Mark Topping

Personal information
- Nationality: British (Northern Irish)
- Born: 7 December 1965 Bulawayo, Zimbabwe

Sport
- Sport: Badminton
- Club: Alpha BC, Lisburn

Medal record
Representing Northern Ireland
Irish Nationals
| Gold medal – first place | 2000–01, 2003–05 | men's doubles |

= Mark Topping =

Northern Irish international badminton player

Mark Topping (born 7 December 1965), is a former international badminton player from Northern Ireland who competed at the Commonwealth Games and was a five-time champion of Ireland.

== Biography ==
Topping graduated with a Business Studies degree at the University of Portsmouth in 1994 and represented Hampshire at county level. He then represented Ulster at provincial level and the all-Ireland team at international level, making his debut in the 1994 Thomas Cup.

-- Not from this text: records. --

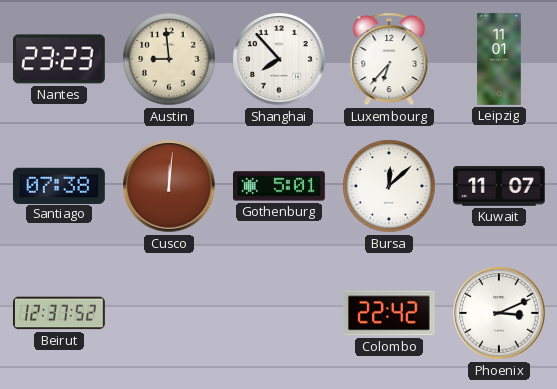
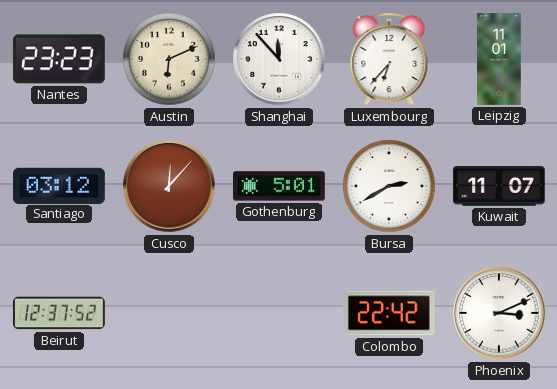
Austin: 8:59 -> 6:11
Shanghai: 7:53 -> 11:53
Santiago: 07:38 -> 03:12
Cusco: 12:01 -> 12:07
Bursa: 12:08 -> 2:40
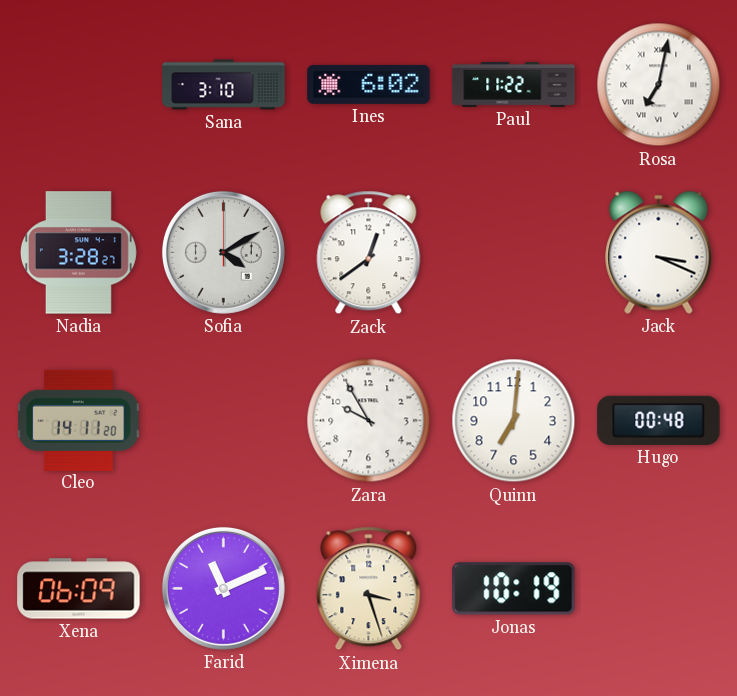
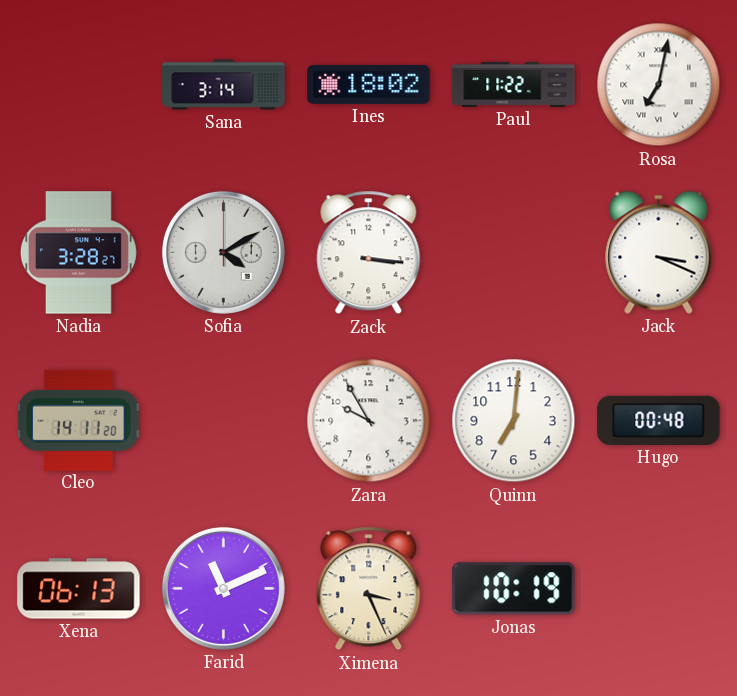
Sana: 3:10 -> 3:14
Ines: 6:02 -> 18:02
Zack: 12:39 -> 3:16
Xena: 06:09 -> 06:13
Ximena: 3:27 -> 3:26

Topping specialised in doubles play and partners included his brother Bruce Topping in the men's doubles and Nikki Lane in mixed doubles. He played for the Alpha Badminton Club in Lisburn but later moved to Dublin. In 2001 he was ranked number one in Ireland in doubles with his brother Bruce and in 2003 won two titles in the Autumn Open Championships in Dublin, winning the men's and mixed doubles.

Topping represented the 2006 Northern Irish team at the 2006 Commonwealth Games in Melbourne, Australia, where he competed in doubles events.

He was a five-time Irish champion at the Irish National Badminton Championships, winning the men's doubles in 2000, 2001, 2003, 2004 and 2005.